Tendo em vista os problemas decorrentes de processos eleitorais anteriores, o PL 418/2021 busca criar um mecanismo que evite a continuidade dessas injustiças, uma vez que serão elegíveis ao Conselho Estadual de Cultura candidatos indicados pelas entidades culturais com registro na Secretaria da Cultura do Estado.
Novas regras
Nesse sentido, de acordo com o Art. 6º da nova Lei do CEC, caberá ao Conselho Estadual de Cultura, com o auxílio da Secretaria da Cultura do Estado, organizar o processo eleitoral, nos termos previstos nesta Lei e no respectivo regulamento, garantida: I – a possibilidade de votação pela comunidade cultural através de suas entidades, observados os procedimentos cadastrais prévios ou utilização de plataforma eletrônica.
Ou seja, a nova Lei corrigirá importantes falhas da Lei nº 11.289, de 23 de dezembro de 1998, que atualmente dispõe sobre a organização, funcionamento e atribuições do Conselho Estadual de Cultura, e que, embora venha cumprindo o seu papel da melhor forma possível, como vimos, também restringe a participação e o alcance da comunidade. Por isso, entende-se necessária a sua atualização.
Importante ressaltar que no RS a função de conselheiro é remunerada por jetom (na maioria dos estados não há remuneração, e essa é uma conquista que aqui segue preservada), atualmente em R$ 2.557,80, pela participação nas 15 reuniões mensais (de duas horas cada).
Já a remuneração do presidente do conselho é acrescida em 50% do valor recebido pelos demais conselheiros, chegando a quase 4 mil reais pelas mesmas 15 reuniões, ou seja, 30 horas mensais.
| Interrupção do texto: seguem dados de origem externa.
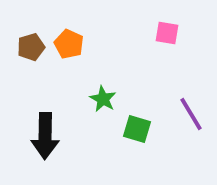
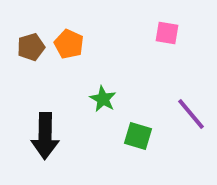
purple line: rotated 9 degrees counterclockwise
green square: moved 1 px right, 7 px down
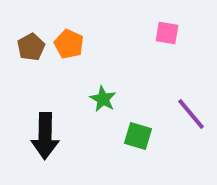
brown pentagon: rotated 12 degrees counterclockwise
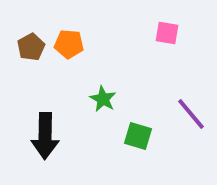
orange pentagon: rotated 20 degrees counterclockwise
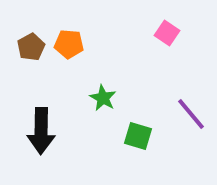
pink square: rotated 25 degrees clockwise
green star: moved 1 px up
black arrow: moved 4 px left, 5 px up
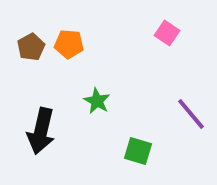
green star: moved 6 px left, 3 px down
black arrow: rotated 12 degrees clockwise
green square: moved 15 px down
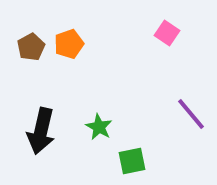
orange pentagon: rotated 24 degrees counterclockwise
green star: moved 2 px right, 26 px down
green square: moved 6 px left, 10 px down; rotated 28 degrees counterclockwise
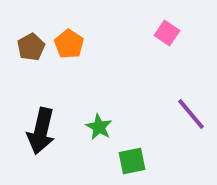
orange pentagon: rotated 20 degrees counterclockwise
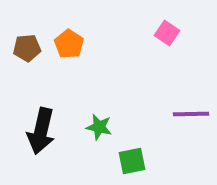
brown pentagon: moved 4 px left, 1 px down; rotated 24 degrees clockwise
purple line: rotated 51 degrees counterclockwise
green star: rotated 16 degrees counterclockwise
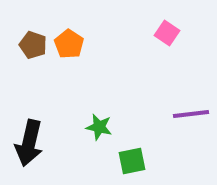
brown pentagon: moved 6 px right, 3 px up; rotated 24 degrees clockwise
purple line: rotated 6 degrees counterclockwise
black arrow: moved 12 px left, 12 px down
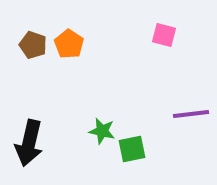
pink square: moved 3 px left, 2 px down; rotated 20 degrees counterclockwise
green star: moved 3 px right, 4 px down
green square: moved 12 px up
Embora os conselheiros tenham alguns compromissos para além das reuniões presenciais pelas quais são remunerados (análise e relatoria dos projetos da LIC-RS, por exemplo), a baixa carga horária permite que possam dar continuidade às suas atividades profissionais paralelas. Para alguns, no entanto, essa acaba sendo a única fonte de renda.
O conjunto de informações apresentado nesse texto talvez explique em parte a movimentação e a resistência de alguns grupos e instituições ao Projeto de Lei nº 418/2021, na mesma medida em que sinaliza a necessidade de sua aprovação.
Essa atualização permitirá avanços significativos, possibilitando que artistas, trabalhadores da cultura e instituições culturais de todo o Estado, inclusive do interior, tenham assegurado o seu direito de participarem do processo eleitoral do CEC e de possivelmente integrarem o mesmo, uma vez que a Lei, se aprovada, permitirá não só maior abrangência, mas a continuidade da participação dos conselheiros de forma remota e online, a exemplo do que já acontece desde o início da pandemia do coronavírus.
Cristiano Goldschmidt é doutorando e mestre em Artes Cênicas (Ufrgs). Conselheiro de Estado da Cultura.